%%

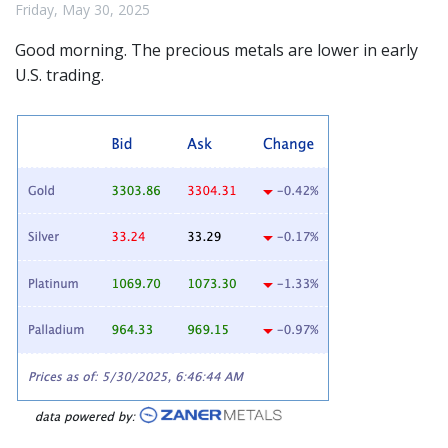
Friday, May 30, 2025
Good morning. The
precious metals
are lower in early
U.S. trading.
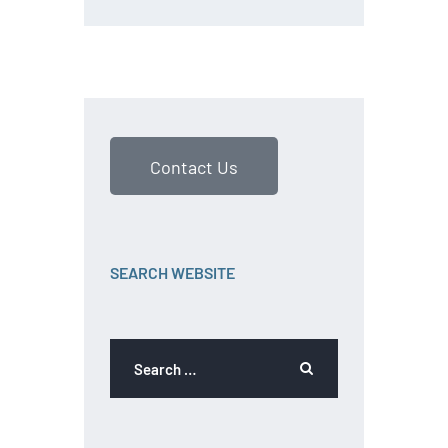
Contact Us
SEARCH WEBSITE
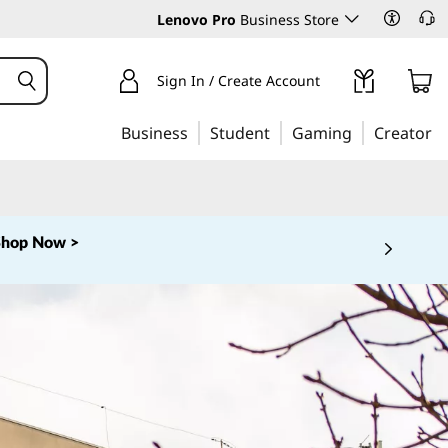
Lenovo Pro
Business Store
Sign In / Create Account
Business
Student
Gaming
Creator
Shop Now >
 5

%%

Write the records out again exactly; none of the pictures belong in the copy.

Friday, May 30, 2025
Good morning. The
precious metals
are lower in early
U.S. trading.
Contact Us
SEARCH WEBSITE
Lenovo Pro
Business Store
Sign In / Create Account
Business
Student
Gaming
Creator
Shop Now >
 5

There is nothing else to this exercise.